Wednesday, March 16, 2016

Spring Cleaning

I've only really posted about this topic one other time because it's not something I normally dwell on. But in light of today's events and the greatness that is the post-steroids kara, I thought I would share my current thoughts on the issue.

Here is my other post and most of it hold's true:


However, when I went back to read it I laughed at how happy and optimistic I sounded.

Don't get me wrong, I'm still those things, just a little bit more realistic.

I came home from class today and for some absurd reason I thought I would try on clothes in my closet. I wanted to go through and see what dresses would be good for practicum and since it's getting warmer It would be nice to have some on hand.


This was one of those times where I wish I had a roommate to come in and slap me across the head.
Needless to say, thirty minutes later my closet was half empty in a bag on my floor and I was doing a blogilates workout. All while my inner monologue was telling me how fat I looked and how much weight I've gained since I got this dress and those pants and that skirt.

Now let's pause and rewind back to spring break.

All I wanted to do was to go fish. Did I get to do that? No. Why? Because four of my days were spent at the doctors office getting allergy tested and told that I was doing great off of my steroids. And when I wasn't at the doctor's office I was laying in bed because the stress from school had caught up to me and made me so exhausted I didn't even want to move.

In 3 days, It'll be 2 months that I've been off of the steroids.
The doctors say "Oh, you must be feeling so great!", "oh you're only flaring a little bit", and "oh you're going to be so happy now".

Nope. I feel like crap. It takes me an hour each morning just to get my body ready to get ready for the day. And happy is one of the 102 moods I feel during the day and it certainly isn't the frontrunner.

Yes, overall steroids are bad for you.

But as you can see in my other posts, it's hell getting and remaining off of them.

Back to the story...

So now, I'm laying on my heating pad writing this because it'll take me a little over an hour to get moving in the morning (no I'm not exaggerating) because I felt so self-conscious about my body that I felt the need to put myself in more pain in order to attempt to feel better about myself.

Does that make sense to you? Because to me it makes sense, but it shouldn't have to.
You get where I'm going here?

I shouldn't have to feel bad about my body or the way I look or the fact that I haven't lost any weight since getting off the meds like I thought I would.

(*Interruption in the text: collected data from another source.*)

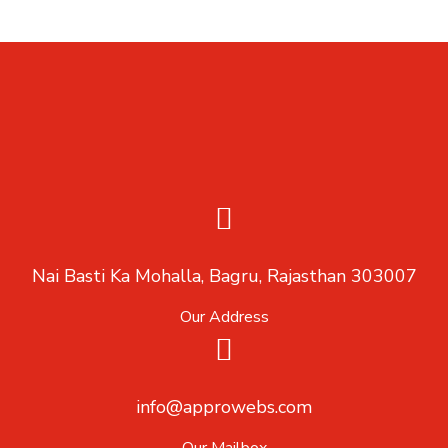
Nai Basti Ka Mohalla, Bagru, Rajasthan 303007
Our Address
info@approwebs.com
Our Mailbox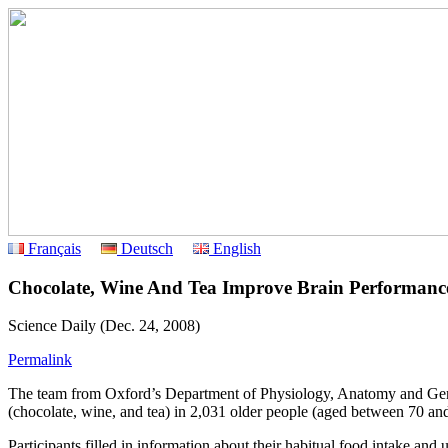
Français
Deutsch
English
Chocolate, Wine And Tea Improve Brain Performanc
Science Daily (Dec. 24, 2008)
Permalink
The team from Oxford’s Department of Physiology, Anatomy and Genet
(chocolate, wine, and tea) in 2,031 older people (aged between 70 an
Participants filled in information about their habitual food intake an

I shouldn't have to, but I do.
And I know part of that is due to my newfound thoughts since being off the medication.
Being in more pain means feeling more emotions.

I get that.

But what about the girls who don't have the excuse of having a chronic illness?
What about the girls who are on medication and still feel like crap because they can't fit into the outfits displayed at the mall?

Society does a great job about telling us we need to have better self-esteem and feel better about our bodies, yet they expect us to look like Victoria secret models.

And now, the hot new topic is prescribing less pain medication and focusing on becoming more active, losing weight, and trying to eat healthier.

I'm slowly starting to walk a little bit each day because I know I need to start off exercising slow. I get that. I know it will help. I also try to eat healthier.

But what if that doesn't work?
Then what?

What if that's not the reason I'm in pain all the time?

It's a constant battle with trying to feel good in your own skin and taking care of your body, but how can you do that when you don't even feel good deep down in your bones?

I know that every girl has thoughts like this at least once in their life, so I don't feel so different writing about it.

But as one of my best friends told me tonight, it's time to empower each other into not feeling so pressure by others or society. So I challenge you to do that the next time you feel crappy cause your shirt's a little tight or the next time your friend says she looks fat. Tell her she's beautiful inside and out and it's not about how you look, it's about how you feel in your own skin.

Then, maybe we can begin to change a few things in this world by starting with ourselves.